We also see the use of blockchain and DLT in advancing clinical trials. Longenesis is an award-winning Latvian startup that uses blockchain to streamline data-sharing for sponsors and participants in clinical trials. Its tools make participant consent a fast and easy process, and users can withdraw their data at any time. Digital participation is increasingly common in clinical healthcare, and blockchain advances its usability by ensuring patient consent and trusted records. Thanks to tools like Longenesis, patients can experience the best of digital health and feel empowered to participate in trials in the best way for their needs. 

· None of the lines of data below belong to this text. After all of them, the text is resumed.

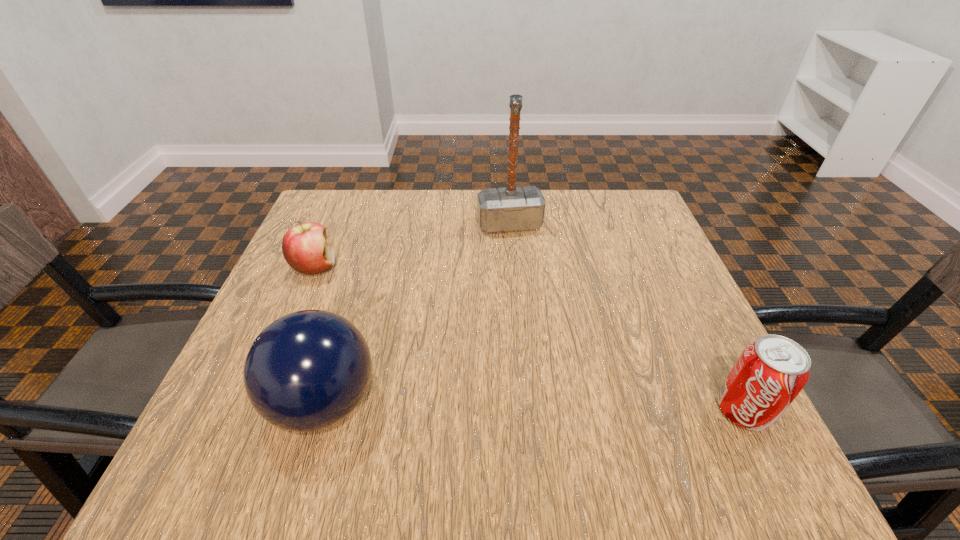 Find the location of `bowling ball`. bowling ball is located at coordinates (308, 370).

What are the coordinates of `the rightmost object` in the screenshot? It's located at (769, 374).

Locate an element on the screen. Image resolution: width=960 pixels, height=540 pixels. the third tallest object is located at coordinates (769, 374).

Locate an element on the screen. the shortest object is located at coordinates (305, 247).

Locate an element on the screen. The width and height of the screenshot is (960, 540). the second farthest object is located at coordinates (305, 247).

Find the location of a particular element. the third object from left to right is located at coordinates (512, 208).

Identify the location of hammer. This screenshot has width=960, height=540. (512, 208).

Locate an element on the screen. This screenshot has width=960, height=540. blank area located 0.060m on the surface of the bowling ball near the finger holes is located at coordinates (234, 403).

Identify the location of free location located 0.130m on the back of the second shortest object. This screenshot has height=540, width=960. (704, 332).

Where is `free location located 0.110m on the bitten side of the shortest object`? The image size is (960, 540). free location located 0.110m on the bitten side of the shortest object is located at coordinates (366, 295).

Beyond blockchain-protected health records, DLT is also revolutionising scientific funding. Decentralised science, or DeSci, integrates emerging technologies like NFTs and smart contracts for increased transparency in funding. With DeSci, researchers can receive support from crowdfunding and online communities, freeing them from reliance on grants from funding institutions (that often may overlook very early-stage projects). This digital-forward approach is breaking down traditional funding barriers and bringing more people into the scientific community.

 

What digital health means for human longevity

We are well on our way to longer and healthier lives. Digital health applications like the ones I’ve mentioned above all contribute to human longevity. (I use longevity to mean responsibly extending the human lifespan, incorporating the treatment and prevention of ageing-related diseases as well as revitalisation and day-to-day health.) Wearables help individuals understand how their bodies react to routine changes and support movement and quality sleep. Telehealth facilitates connections between longevity physicians and patients, regardless of location. Genetic counselling empowers individuals to make informed decisions about their health and reproduction based on their unique genomic makeup. And there is even more to come.

The new wave of digital health I’ve explored above is also revitalising the field. Funding initiatives, including Longevity Science Foundation, LongeVC, and Lifespan.io are making digital-friendly funding a reality by providing community-supported grants for research and welcoming donations using digital currencies like crypto. Scientists are using AI to track biomarkers and monitor biological ageing while also identifying new drugs to treat conditions like cancer and Alzheimer’s. In the blockchain space, companies and individuals are taking a significant interest in the longevity field and donating time, technology and resources to startups. 

The field of longevity medicine is relatively new, but it is quickly adopting the best technologies to establish and expand. And it couldn’t come a moment too soon. As we live longer than any human generation before, we also want to live well. Prioritising technology-driven digital health can make this modern care more accessible, attainable and future-proof.